China's bubble vulnerability
At the start of 2004, a man walked up to the offices of China's stock market regulator in Beijing and tried to set himself on fire. His reason? To complain about the collapse in share prices.
At the start of 2004, a man walked up to the offices of China's stock market regulator in Beijing and tried to set himself on fire. His reason? To complain about the collapse in share prices.
Fast forward two years and the country is in the grips of a bout of stock market fever. Having seen the market rise 130 per cent in 2006, bringing to an end a five-year slump, thousands of investors are signing up every day to open brokerage accounts.
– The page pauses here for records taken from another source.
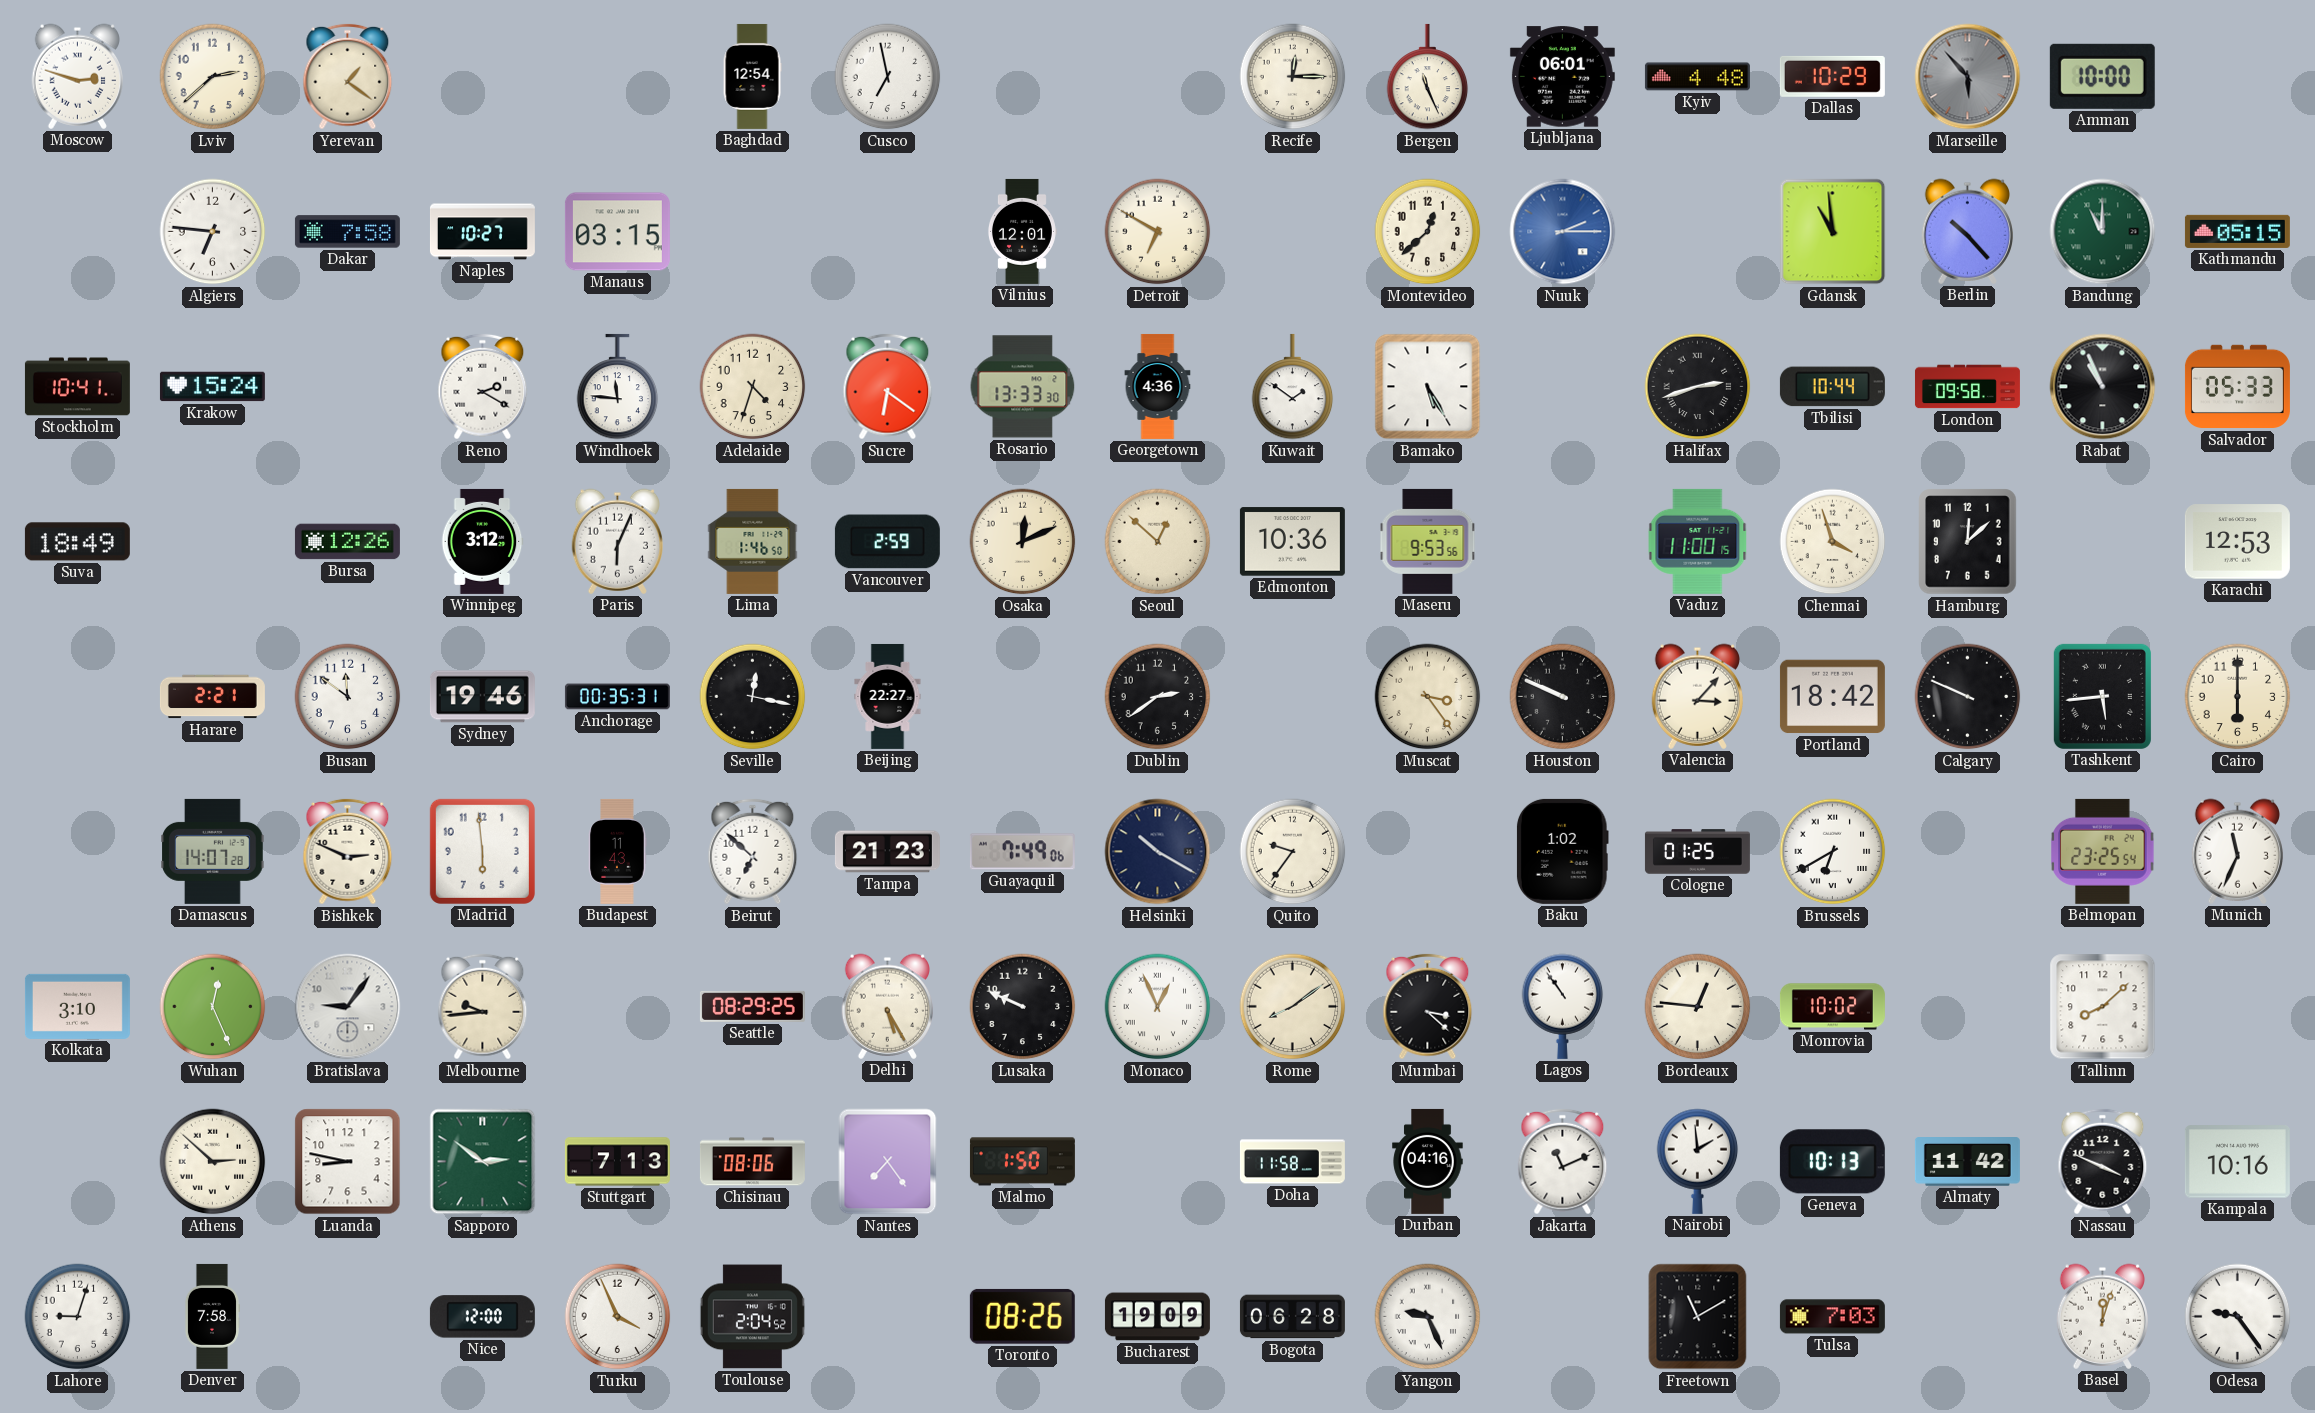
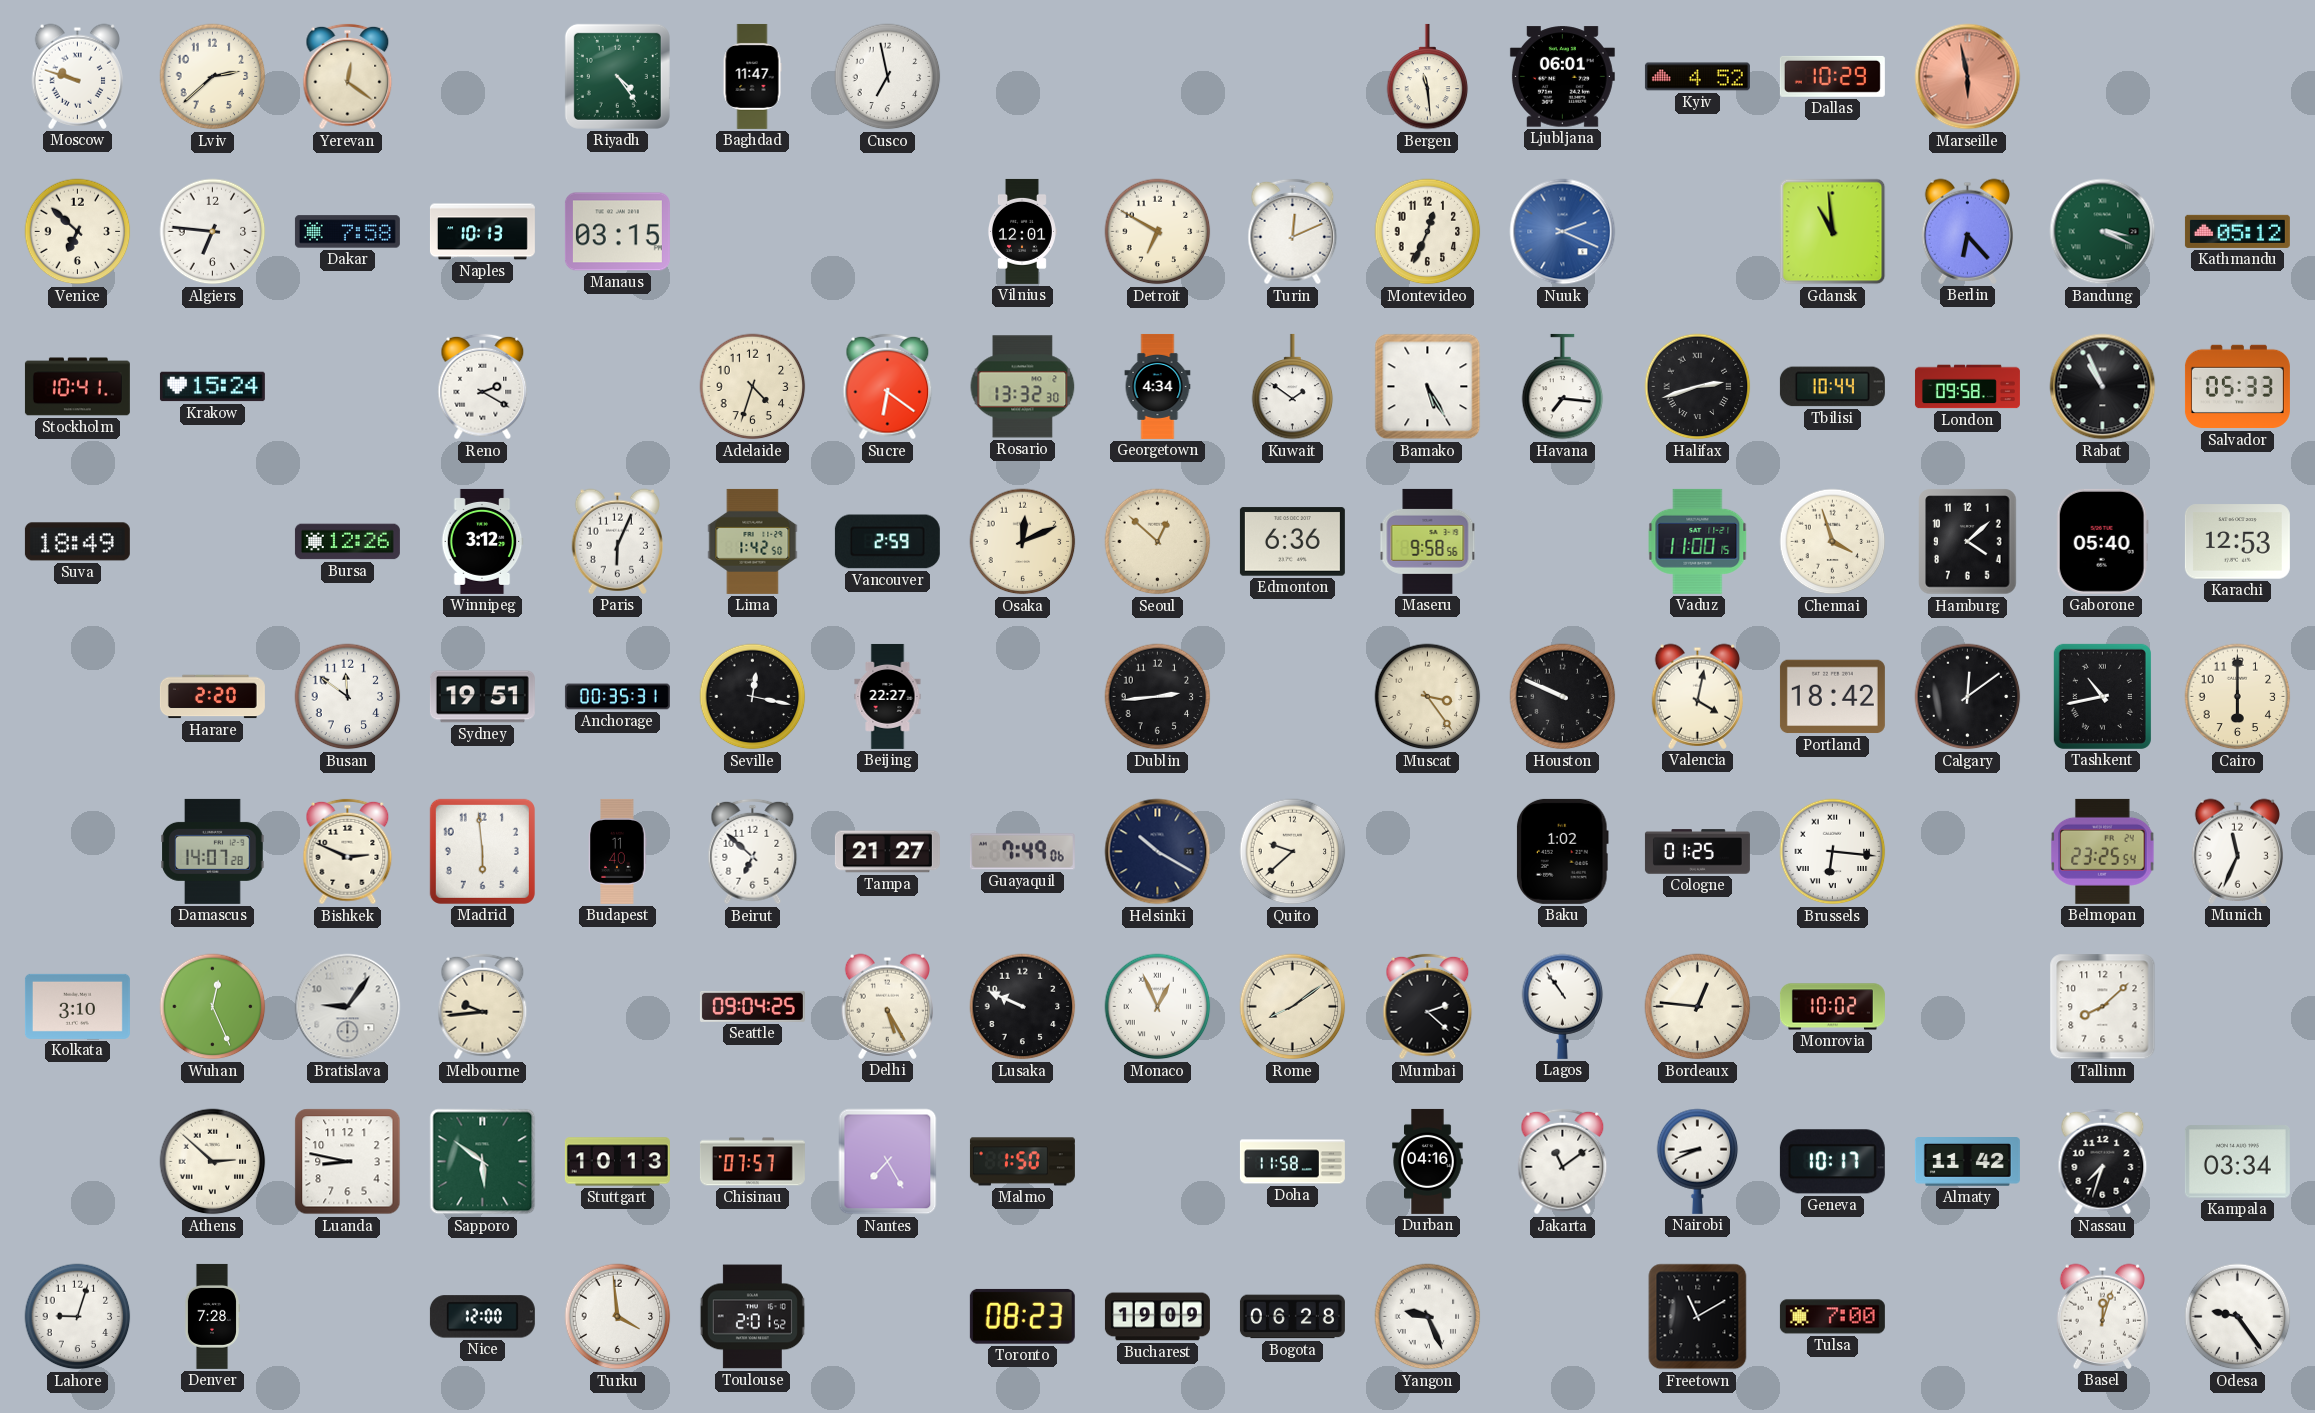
Moscow: 2:48 -> 9:48
Yerevan: 1:21 -> 12:21
Riyadh: none -> 4:24
Baghdad: 12:54 -> 11:47
Recife: 12:15 -> none
Bergen: 11:26 -> 11:29
Kyiv: 4:48 -> 4:52
Marseille: 5:53 -> 5:58
Marseille dial: grey -> salmon
Amman: 10:00 -> none
Venice: none -> 6:52
Naples: 10:27 -> 10:13
Turin: none -> 12:11
Montevideo: 12:38 -> 12:34
Nuuk: 2:15 -> 2:19
Berlin: 10:23 -> 6:23
Bandung: 11:00 -> 3:19
Kathmandu: 05:15 -> 05:12
Windhoek: 11:46 -> none
Rosario: 13:33 -> 13:32
Georgetown: 4:36 -> 4:34
Havana: none -> 7:16
Lima: 1:46 -> 1:42
Edmonton: 10:36 -> 6:36
Maseru: 9:53 -> 9:58
Hamburg: 12:08 -> 4:08
Gaborone: none -> 05:40
Harare: 2:21 -> 2:20
Sydney: 19:46 -> 19:51
Dublin: 2:39 -> 2:44
Valencia: 3:07 -> 4:02
Calgary: 9:49 -> 12:09
Tashkent: 5:44 -> 10:43
Budapest: 11:43 -> 11:40
Tampa: 21:23 -> 21:27
Quito: 9:36 -> 9:38
Brussels: 6:40 -> 6:16
Seattle: 08:29 -> 09:04
Mumbai: 3:22 -> 2:22
Sapporo: 2:51 -> 5:51
Stuttgart: 7:13 -> 10:13
Chisinau: 08:06 -> 07:57
Nantes: 7:24 -> 7:25
Jakarta: 11:11 -> 11:09
Nairobi: 1:59 -> 8:41
Geneva: 10:13 -> 10:17
Nassau: 3:49 -> 7:33
Kampala: 10:16 -> 03:34
Denver: 7:58 -> 7:28
Turku: 3:56 -> 3:59
Toulouse: 2:04 -> 2:01
Toronto: 08:26 -> 08:23
Tulsa: 7:03 -> 7:00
The Shanghai stock exchange has even warned that record trading volumes could destabilise its electronic trading system. Yet such success has brought a new headache for the regulators. Having spent several years being criticised for the prolonged market slump, they now face the opposite problem - trying to prevent a bubble developing in the equity market.
In recent weeks, several warning signs have emerged that the market is over-stretched. The surge in share prices saw Industrial and Commercial Bank of China become, at one stage, the second largest bank in the world behind Citigroup - only a few years after it was considered to be nearly insolvent.
Chinese shares listed on the Hong Kong market have a price-earnings (P/E) ratio of 18: the same companies on the Shanghai market have a p/e ratio of 33.
For the regulators, such figures bring back bad memories. The previous collapse in the mainland market, beginning in 2001, came after a large gap opened up between valuations in Shanghai and Hong Kong.
Reforming the stock market has been one of the main pillars of government economic policy over the past two years. Officials want to encourage flotations to take some of the strain off the banking system, which has been the main source of capital for Chinese industry.
Yet a slump in share prices could stifle new-found investor confidence in equities and limit the amount of capital raised from the market.
"What China really needs is 20 years of steady 15 per cent increases in the market, but it got 130 per cent in one year," says Jonathan Anderson, an economist at UBS. "If continued speculation leads to a sharp fall, it could close off that [initial public offering] pipeline."
Limits
The problem for Beijing is that the market is highly vulnerable to bubbles.
China has 34,000 billion yuan ($4,372 billion) in bank deposits that receive a meagre two per cent return and there are strict limits on how much money citizens can take out of the country.
So when confidence in equities is high, there is a huge surge of liquidity into the stock market that bids up domestic share prices to unrealistic levels.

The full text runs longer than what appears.